沖田は監視のためか、毎日様子を見に来る。最近は来ない日もあるのだが、その時にでも訊いてみようかと思ったのだが。


「それも駄目!!」


今度はかなりがっしりした男に止められる。じゃあどうしたら良いんだ。まだ此処に来て日も浅いし、勝手に米を握って良いのか。厳格な土方とか言う男に睨まれそうだ。


「お前、剣をやってんのか」


「え?」


黙っていたもう一人に、そう訊ねられた。別に剣はしていないが。


「左手にマメがある。竹刀を握る時のじゃねぇのか」


「あぁ、これはですね」


別に剣術ではない。一応武家の娘として、薙刀を習っていたからである。鈴は勉強は嫌いだったが、薙刀の稽古だけは好きだった。


「これは…」


そこまで言って、鈴はハッとした。これ、言ったらまずいのでは、と。

女が武芸を嗜む等、庶民としてはあり得ない事で、武家の娘だと勘繰られてしまう。調べられて出身が分かれば、あの家に送り返されてしまうのではないか。

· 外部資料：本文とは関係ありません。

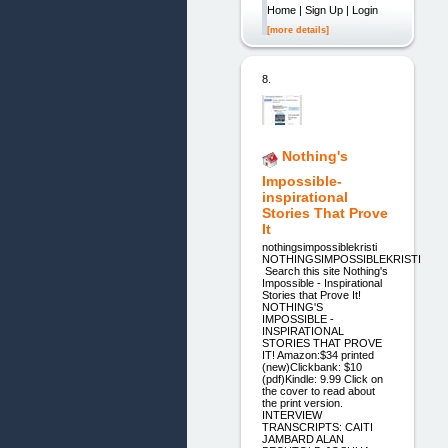
Home | Sign Up | Login
[more details]
8.
Nothing's
Impossible-
inspirational
Stories That Prove
It
nothingsimpossiblekristi
NOTHINGSIMPOSSIBLEKRISTI
Search this site Nothing's
Impossible - Inspirational
Stories that Prove It!
NOTHING'S
IMPOSSIBLE -
INSPIRATIONAL
STORIES THAT PROVE
IT! Amazon:$34 printed
(new)Clickbank: $10
(pdf)Kindle: 9.99 Click on
the cover to read about
the print version.
INTERVIEW
TRANSCRIPTS: CAITI
JAMBARD ALAN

それは非常に良くない。今帰っても、もう其処に鈴の居場所は無いし、途中で斬られてしまうかもしれない。それはまずい、と鈴は口をつぐむ。

すると、その様子を見た先程の男が、「顔色が悪ぃぞ。大丈夫か」と言った。


「あ、だ、大丈夫です」


そうは言ったものの、まだ三人の顔には疑問の色が見える。どうしたものか、と思案していると、丁度良いところに、沖田が来た。


「どうしたんですか、皆さんお揃いで」


いつも通りの間延びした笑顔だったが、三人の方を見ると、一瞬鬼の表情をひらめかせた。三人は、にわかに震え上がる。

それを見て、鈴は一人納得した。やはりこの三人は、鈴を見ていたのだろう。おそらく、他の人の命令で。


「私がさっき、髪紐を落としてしまったらしくて。それをお三方が拾って下さったのです」


「そう、ならいいや。お掃除頑張ってね」


「はい」


沖田の姿が見えなくなると、三人は安心したように肩を下ろした。


「悪ぃな嬢ちゃん、助かったよ」


「あぁ、あのままだと俺達、沖田君か土方に相当怒られてたぜ」


「本当ありがとな。俺、藤堂平助って言うんだ」


小柄の男は藤堂と言うらしい。がっしりとした体型の男は原田左之助、もう一人は永倉新八と名乗った。


「鈴です。この前から、此処で女中として働かせて頂いています」


「おお、お鈴ちゃんか。な、結構顔とか褒められるだろ?」


「馬鹿、左之、こんだけ神々しい面なら、皆直視出来ねぇだろ」


一人が馬鹿と言うと三人は、「お前も人の事言えねぇだろ」とか、「自分の名前の漢字も書けねぇくせに」とか言って、取っ組み合いを始めた。


(面白い人達だなぁ…)


そう思いながら鈴は、笑みを溢した。世間では荒くれ者と言われる浪士達が、蓋を開けば、ただのお調子者だなんて。

そんな鈴を見て、なぜか三人は目を輝かせている。一体どうしたのだろう、と鈴が目を向けると、三人が同時に口を開いた。


「「「か、…かわいい!!」」」


「え?」


思いもよらない言葉に、鈴は目を丸くするが、三人は口々に鈴を褒めちぎる。


「いやぁ、美しい顔だとは思っていたが、笑うと年相応に愛らしいなあ!」


「な!花が開いたみてぇだ!」


「もういっぺんやって!」


「え、わ、私はまだお掃除終わってませんのでっ」


「あ、逃げた」


「照れてるのも可愛い!」


「お鈴ちゃーん!!」


いよいよ鬱陶しいくらいになってきた。しかし、鈴もこういう者は嫌いではない。振り返って、口を開こうとした瞬間、思わず半歩後ろに下がった。


「げ…土方!」


()たぁなんだ、()たぁ」


目付きの悪い奴が来た。何度か話した事はあるが、鈴は土方が苦手である。

関わりたくない鈴は、離れた場所を掃除し始める。

憐れみの目を向けつつ、そのまま三人が叱られるのをぼーっと見ているのであった。